> _Entries supplied_:
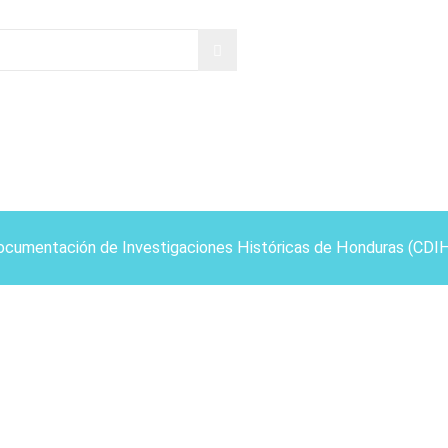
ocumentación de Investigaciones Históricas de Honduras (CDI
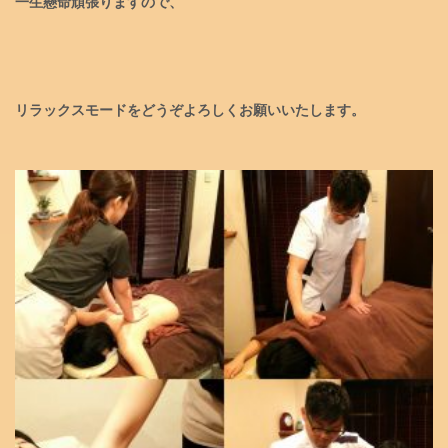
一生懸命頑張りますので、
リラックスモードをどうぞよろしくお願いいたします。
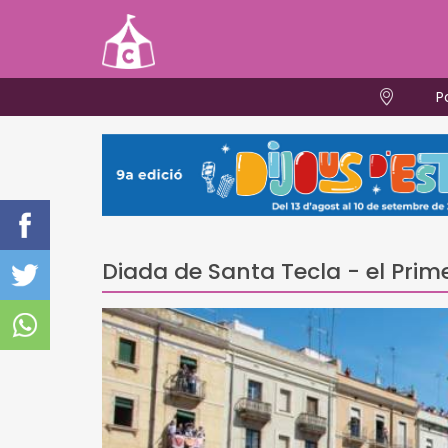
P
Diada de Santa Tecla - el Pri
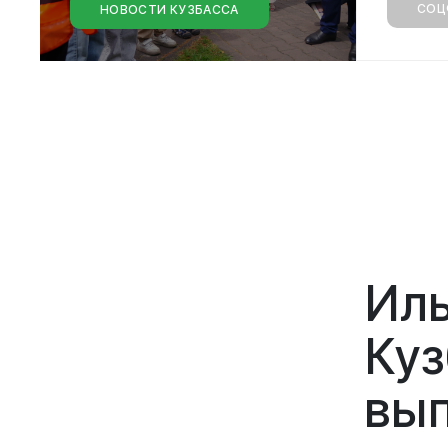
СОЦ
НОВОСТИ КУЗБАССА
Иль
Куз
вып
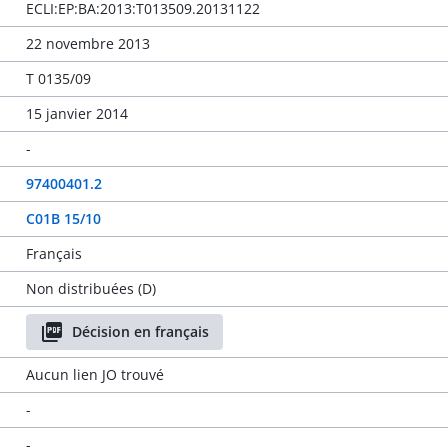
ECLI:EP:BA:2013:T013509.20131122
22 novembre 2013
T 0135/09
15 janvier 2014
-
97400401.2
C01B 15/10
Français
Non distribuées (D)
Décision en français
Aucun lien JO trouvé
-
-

> _What is needed_:
Before writing out the material above, please remove its pictures; everything else stays exact.

> _Written reply_:
ocumentación de Investigaciones Históricas de Honduras (CDI
一生懸命頑張りますので、
リラックスモードをどうぞよろしくお願いいたします。
P
Diada de Santa Tecla - el Pri
СОЦ
НОВОСТИ КУЗБАССА
Иль
Куз
вып
ECLI:EP:BA:2013:T013509.20131122
22 novembre 2013
T 0135/09
15 janvier 2014
-
97400401.2
C01B 15/10
Français
Non distribuées (D)
Décision en français
Aucun lien JO trouvé
-
-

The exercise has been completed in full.